For the rest of this section, we fix $\mathcal {F}$ to be a decision forest of size n and height h, which has no $(\alpha ,\beta )$-significant variables. Let S denote the set of all variables $x_i$ such that there exists $D\in \mathcal {F}$, $\Pr _{\mathbf {a}}[D(\mathbf {a})\text { queries } x_i]\ge \sqrt{\beta }$. Clearly, $|S|\le nh/\sqrt{\beta }$. We use $\bar{S}$ to denote the complement set of S and $\mathbf {a}_S$ to denote the partial assignment truncated on S.

Definition 12 (pruning)

Let $\mathcal {F}_{\mathcal {P}}$ be the pruned forest of $\mathcal {F}$ defined as follows. For each variable $x_i\in S$ and $D\in \mathcal {F}$, if $\Pr _{\mathbf {a}}[D(\mathbf {a})\, queries \,x]\le \beta $, we deleted $x_i$ from the corresponding tree in $\mathcal {F}_{\mathcal {P}}$ and instead replaced with leaves assigning the value 0.

We only show one side of the Theorem 6, i.e.

$$\mathop {\Pr }\limits _{\mathbf {a}}\left[ w(\mathcal {F}(\mathbf {a}))<\mathop {\mathbb {E}}\limits _{\mathbf {a}}[w(\mathcal {F}(\mathbf {a}))]-\delta _1-h\delta _2-n^2h\sqrt{\beta }\right] \le e^{-2\delta _1^2/\alpha }+h^8e^{-\delta _2^2/\beta }$$

The proof of the other side is symmetric by changing the definition of pruning to replacing $x_i$ by 1.

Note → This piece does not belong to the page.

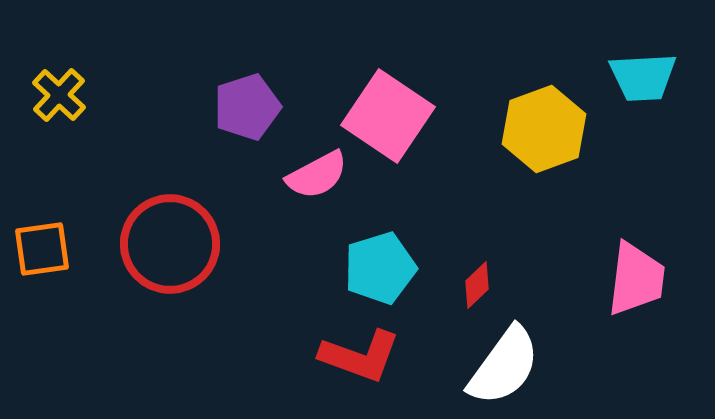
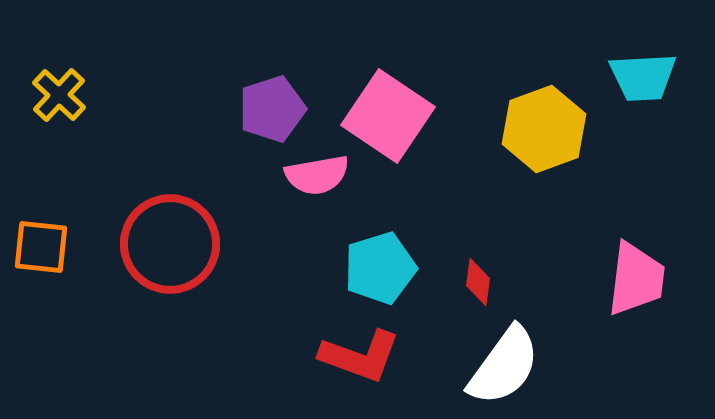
purple pentagon: moved 25 px right, 2 px down
pink semicircle: rotated 18 degrees clockwise
orange square: moved 1 px left, 2 px up; rotated 14 degrees clockwise
red diamond: moved 1 px right, 3 px up; rotated 39 degrees counterclockwise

The proof sketch of Theorem 6 can be described as follows. Note that for any assignment $\mathbf {a}$, $w(\mathcal {F}(\mathbf {a}))\ge w(\mathcal {F}_{\mathcal {P}}(\mathbf {a}))$. On the other hand, $\mathbb {E}_{\mathbf {a}}[w(\mathcal {F}_{\mathcal {P}}(\mathbf {a}))]\ge \mathbb {E}_{\mathbf {a}}[w(\mathcal {F}(\mathbf {a}))]-n\beta \cdot nh/\sqrt{\beta }$ since pruning each variable in |S| decreases the expectation value at most $\beta n$ and $|S|\le nh/\sqrt{\beta }$. Hence, to prove Theorem 6, it suffices to prove that $w(\mathcal {F}_{\mathcal {P}}(\mathbf {a}))$ is close to $\mathbb {E}_{\mathbf {a}}[w(\mathcal {F}_{\mathcal {P}}(\mathbf {a}))]$ with high probability, which can be established in two steps. We first show that, in Lemma 11, for any partial assignment $\mathbf {a}_{\bar{S}}$, $w(\mathcal {F}_{\mathcal {P}}(\mathbf {a}_S,\mathbf {a}_{\bar{S}}))$ is close to $\mathbb {E}_{\mathbf {a}_S}[w(\mathcal {F}_{\mathcal {P}}(\mathbf {a}_S,\mathbf {a}_{\bar{S}}))]$ with high probability (w.r.t. the randomness of $\mathbf {a}_S$). Then in Lemma 12, we prove that with respect to the randomness of $\mathbf {a}_{\bar{S}}$, $\mathbb {E}_{\mathbf {a}_S}[w(\mathcal {F}_{\mathcal {P}}(\mathbf {a}_S,\mathbf {a}_{\bar{S}}))]$ is close to $\mathbb {E}_{\mathbf {a}}[w(\mathcal {F}_{\mathcal {P}}(\mathbf {a}))]$ with high probability. Therefore, Theorem 6 follows union bound.

Lemma 11

For any partial assignment $\mathbf {a}_{\bar{S}}$ and $\delta >0$,

$$\mathop {\Pr }\limits _{\mathbf {a}_{S}}\left[ \left| w(\mathcal {F}_{\mathcal {P}}(\mathbf {a}_S,\mathbf {a}_{\bar{S}}))-\mathop {\mathbb {E}}\limits _{\mathbf {a}_{S}}[w(\mathcal {F}_{\mathcal {P}}(\mathbf {a}_S,\mathbf {a}_{\bar{S}}))]\right| \ge \delta \right] \le e^{-2\delta _1^2/\alpha }$$

Proof

Given an assignment $\mathbf {a}_{\bar{S}}$, it is not hard to see that the decision forest $\mathcal {F}_{\mathcal {P}}(\mathbf {x}_S,\mathbf {a}_{\bar{S}})$, which only takes $\mathbf {x}_S$ as input, has no $(\alpha ,0)$-significant variable. Otherwise, such variable must be $(\alpha ,\beta )$-significant in $\mathcal {F}$. Hence the lemma follows Theorem 4. $\square $

Lemma 12

For any $\delta >0$,

$$\mathop {\Pr }\limits _{\mathbf {a}_{\bar{S}}}\left[ \left| \mathop {\mathbb {E}}\limits _{\mathbf {a}_{S}}\big [w(\mathcal {F}_{\mathcal {P}}(\mathbf {a}_S,\mathbf {a}_{\bar{S}}))\big ] -\mathop {\mathbb {E}}\limits _{\mathbf {a}}[w(\mathcal {F}_{\mathcal {P}}(\mathbf {a}))]\right| \ge h\delta \right] \le h^8e^{-\delta ^2/\beta }$$

Before proving Lemma 12, we define an operation on $\mathcal {F}_{\mathcal {P}}$.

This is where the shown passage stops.